Depending on what I find I may go down the removal route, especially if I have to part with large amounts of cash but for now I'll try and do my bit for the environment :wink:

Does anyone have any thoughts on this system helping the cat last longer or any other potential detrimental effects of removing it, apart from the environment of course?

Cheers,

Chris


----------



## Wak (May 6, 2002)

one of the best precautionary mods you can do is to disconnect the pipe from the air box.

add a filter to the pipe and block off the hole on the airbox lid..... this will protect your air filter and air mass meter.


----------



## folkswagon (Oct 31, 2007)

Thanks for the tip Wak but what is the protection for? does a knackered secondary air system blow crud directly back into the intake? That may explain the MAF I've just had to replace! Suddenly everything is becoming clear 

Cheers,

Chris


----------



## Wak (May 6, 2002)

folkswagon said:


> Thanks for the tip Wak but what is the protection for? does a knackered secondary air system blow crud directly back into the intake? That may explain the MAF I've just had to replace! Suddenly everything is becoming clear
> 
> Cheers,
> 
> Chris


exactly and the air filters end up pretty wet,brown and crusty as well as the crap being sucked in over he maf.. :?


----------



## folkswagon (Oct 31, 2007)

Had another closer look at the Secondary Air Pump and found that it's fairly easy to unclip the back of the motor housing insitue and this is what I found -










You can just see the rusty coloured internals and the picture below shows the mess it left on the floor! -










I checked fuse 43, and the relay (located in the relay carrier below a cover, next to the MAF connector) and found no issues. I also noted that my TT (2000 model 225) didn't have the branch from the combination valve (10) to the vacuum diaphragm for charge air pressure regulation (7) as shown in the link that I listed for the TT's secondary air system description -

http://www.vaglinks.com/Docs/Audi/TT/Audi_TT_Sec_Air.pdf

I presume that there might be a few variations on this system but I'm kinda glad mine doesn't seem to have this extra branch as I was concerned that an in-operative system, especially a knackered combination valve for example, might cause some boost problems. I'm guessing that this extra bit was there to prevent full turbo operation before the engine has a chance to warm up, good thinking but problematic if the system fails me thinks :?
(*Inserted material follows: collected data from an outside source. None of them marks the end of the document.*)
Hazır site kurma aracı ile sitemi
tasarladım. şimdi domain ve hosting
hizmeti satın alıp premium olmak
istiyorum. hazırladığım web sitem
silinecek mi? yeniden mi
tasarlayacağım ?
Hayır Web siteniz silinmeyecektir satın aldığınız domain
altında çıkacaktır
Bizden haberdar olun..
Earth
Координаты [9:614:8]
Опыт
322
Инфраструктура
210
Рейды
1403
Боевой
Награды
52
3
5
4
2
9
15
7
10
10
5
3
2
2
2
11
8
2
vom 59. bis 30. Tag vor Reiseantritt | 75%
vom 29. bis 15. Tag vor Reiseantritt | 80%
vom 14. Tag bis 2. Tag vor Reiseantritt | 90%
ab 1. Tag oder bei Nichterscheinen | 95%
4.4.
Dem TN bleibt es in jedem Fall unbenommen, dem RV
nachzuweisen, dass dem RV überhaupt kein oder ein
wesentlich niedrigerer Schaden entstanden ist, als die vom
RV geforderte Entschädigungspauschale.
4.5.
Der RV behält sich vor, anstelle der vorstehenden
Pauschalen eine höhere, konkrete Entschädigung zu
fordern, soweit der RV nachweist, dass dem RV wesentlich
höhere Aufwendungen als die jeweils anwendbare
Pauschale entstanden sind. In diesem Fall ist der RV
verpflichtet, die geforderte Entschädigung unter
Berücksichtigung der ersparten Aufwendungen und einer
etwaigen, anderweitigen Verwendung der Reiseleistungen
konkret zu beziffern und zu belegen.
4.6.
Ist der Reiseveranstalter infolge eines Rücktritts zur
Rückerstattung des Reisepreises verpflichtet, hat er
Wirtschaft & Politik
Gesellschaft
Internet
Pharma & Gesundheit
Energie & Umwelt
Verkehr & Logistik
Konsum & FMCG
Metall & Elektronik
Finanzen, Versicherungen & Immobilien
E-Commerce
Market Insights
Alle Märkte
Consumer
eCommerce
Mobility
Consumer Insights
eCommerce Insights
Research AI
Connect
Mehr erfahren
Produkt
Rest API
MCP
Anyway, looks like it's quite a major job to take the pump out as I'll need to remove the link pipe between the inter-coolers. For now I've just made the system safe by leaving the pump disconnected and plugging the connection to the airbox. Might carry out some checks on the combination valve and the N112 (solenoid) valve next as these are easier to get at.


----------



## folkswagon (Oct 31, 2007)

Thought I should update this one as it's been a while!
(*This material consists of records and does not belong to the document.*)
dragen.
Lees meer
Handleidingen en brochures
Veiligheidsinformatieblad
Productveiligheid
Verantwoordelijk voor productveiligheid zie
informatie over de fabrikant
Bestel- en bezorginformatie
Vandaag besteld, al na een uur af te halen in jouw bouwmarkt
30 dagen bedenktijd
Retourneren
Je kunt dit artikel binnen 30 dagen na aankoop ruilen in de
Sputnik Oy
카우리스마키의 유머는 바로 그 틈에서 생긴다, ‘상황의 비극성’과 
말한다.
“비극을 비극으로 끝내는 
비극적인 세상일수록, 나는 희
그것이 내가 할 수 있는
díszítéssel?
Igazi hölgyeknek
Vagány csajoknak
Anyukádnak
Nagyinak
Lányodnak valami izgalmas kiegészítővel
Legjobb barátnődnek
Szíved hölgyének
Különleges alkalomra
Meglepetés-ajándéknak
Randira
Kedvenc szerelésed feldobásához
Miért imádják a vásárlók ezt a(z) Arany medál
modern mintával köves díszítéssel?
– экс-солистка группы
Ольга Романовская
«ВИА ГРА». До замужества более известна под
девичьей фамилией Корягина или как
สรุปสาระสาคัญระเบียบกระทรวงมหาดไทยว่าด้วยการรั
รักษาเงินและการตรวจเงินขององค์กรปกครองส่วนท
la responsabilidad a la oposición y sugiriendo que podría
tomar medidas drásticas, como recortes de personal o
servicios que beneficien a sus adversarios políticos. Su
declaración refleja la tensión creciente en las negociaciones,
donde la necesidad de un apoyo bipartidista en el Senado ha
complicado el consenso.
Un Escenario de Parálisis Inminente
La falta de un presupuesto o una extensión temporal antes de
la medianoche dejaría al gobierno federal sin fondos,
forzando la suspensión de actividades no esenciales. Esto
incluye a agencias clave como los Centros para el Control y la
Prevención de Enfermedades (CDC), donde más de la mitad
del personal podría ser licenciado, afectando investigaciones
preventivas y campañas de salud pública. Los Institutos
After much investigation I decided that for a system that Audi no longer use and one that it so susceptible to failing, it was definitely not worth the 300 quid to replace the pump.

Since the whole system weighs quite a bit I wonder if the benefit to the environment that comes from getting the CAT up to temp quicker versus the extra fuel burnt to carry the system throughout the life of the car is actually worth it?
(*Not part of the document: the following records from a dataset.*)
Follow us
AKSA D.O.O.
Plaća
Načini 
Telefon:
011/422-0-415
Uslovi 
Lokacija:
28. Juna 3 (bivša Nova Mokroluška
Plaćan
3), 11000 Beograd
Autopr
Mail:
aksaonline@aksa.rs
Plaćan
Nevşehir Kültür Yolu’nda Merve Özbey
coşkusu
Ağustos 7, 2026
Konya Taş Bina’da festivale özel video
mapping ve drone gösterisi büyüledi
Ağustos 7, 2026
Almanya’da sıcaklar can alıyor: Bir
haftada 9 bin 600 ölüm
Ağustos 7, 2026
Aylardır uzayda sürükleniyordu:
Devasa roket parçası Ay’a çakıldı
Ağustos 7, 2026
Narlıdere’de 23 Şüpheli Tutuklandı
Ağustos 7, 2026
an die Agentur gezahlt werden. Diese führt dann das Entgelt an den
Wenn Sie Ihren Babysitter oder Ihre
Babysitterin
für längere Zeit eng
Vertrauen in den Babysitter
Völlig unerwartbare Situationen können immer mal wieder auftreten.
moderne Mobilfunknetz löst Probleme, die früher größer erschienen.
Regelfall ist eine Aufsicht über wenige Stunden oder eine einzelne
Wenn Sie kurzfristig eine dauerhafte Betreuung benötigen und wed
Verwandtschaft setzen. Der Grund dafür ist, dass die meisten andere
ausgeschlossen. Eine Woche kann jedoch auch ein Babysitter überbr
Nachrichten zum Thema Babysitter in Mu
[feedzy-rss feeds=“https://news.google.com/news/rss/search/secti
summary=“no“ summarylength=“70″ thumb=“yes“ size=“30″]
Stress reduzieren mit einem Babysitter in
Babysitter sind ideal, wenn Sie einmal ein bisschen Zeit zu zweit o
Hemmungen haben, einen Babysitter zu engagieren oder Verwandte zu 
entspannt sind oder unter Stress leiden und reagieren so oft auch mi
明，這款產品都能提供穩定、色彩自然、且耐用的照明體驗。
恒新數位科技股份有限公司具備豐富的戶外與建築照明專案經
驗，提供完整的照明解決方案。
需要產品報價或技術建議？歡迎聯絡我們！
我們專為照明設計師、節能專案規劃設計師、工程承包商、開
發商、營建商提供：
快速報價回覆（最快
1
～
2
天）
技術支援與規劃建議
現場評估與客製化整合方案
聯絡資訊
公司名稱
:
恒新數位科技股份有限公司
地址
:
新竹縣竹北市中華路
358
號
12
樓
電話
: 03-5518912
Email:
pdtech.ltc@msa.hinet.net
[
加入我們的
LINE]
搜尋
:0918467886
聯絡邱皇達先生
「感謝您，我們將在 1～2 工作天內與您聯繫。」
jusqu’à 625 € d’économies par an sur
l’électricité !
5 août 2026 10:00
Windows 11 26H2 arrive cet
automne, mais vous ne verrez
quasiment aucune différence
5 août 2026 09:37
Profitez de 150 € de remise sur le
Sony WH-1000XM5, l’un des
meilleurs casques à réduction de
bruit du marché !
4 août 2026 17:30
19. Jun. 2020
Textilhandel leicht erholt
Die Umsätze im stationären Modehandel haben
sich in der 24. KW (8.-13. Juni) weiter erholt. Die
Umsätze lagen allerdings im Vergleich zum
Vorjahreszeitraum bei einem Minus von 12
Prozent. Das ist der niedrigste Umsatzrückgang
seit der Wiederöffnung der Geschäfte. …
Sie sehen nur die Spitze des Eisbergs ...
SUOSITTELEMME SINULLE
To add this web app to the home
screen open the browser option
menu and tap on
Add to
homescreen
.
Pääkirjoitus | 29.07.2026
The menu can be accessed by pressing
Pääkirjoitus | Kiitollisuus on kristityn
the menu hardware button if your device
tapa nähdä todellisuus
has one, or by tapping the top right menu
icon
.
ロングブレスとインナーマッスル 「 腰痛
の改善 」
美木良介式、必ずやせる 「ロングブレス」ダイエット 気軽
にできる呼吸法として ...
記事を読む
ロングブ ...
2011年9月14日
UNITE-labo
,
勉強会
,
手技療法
Anyway for now I've successfully removed the old pump and blanked off the pipe work (Note for anyone planning the same it is important to blank the connection to the airbox or it will soon knacker the MAF as WAK pointed out). The plan was to completely remove the whole system and fit the Forge blanking plate but for now it will have to wait and as I plan to sell the TT now as my wife's got a set of twins brewing. I'll leave the final decision to the new owner.....


----------



## RSam84 (Jul 16, 2011)

sorry to drag a thread up from the depths but where is the secondary air pump actualy located? im removing my friends this week!


----------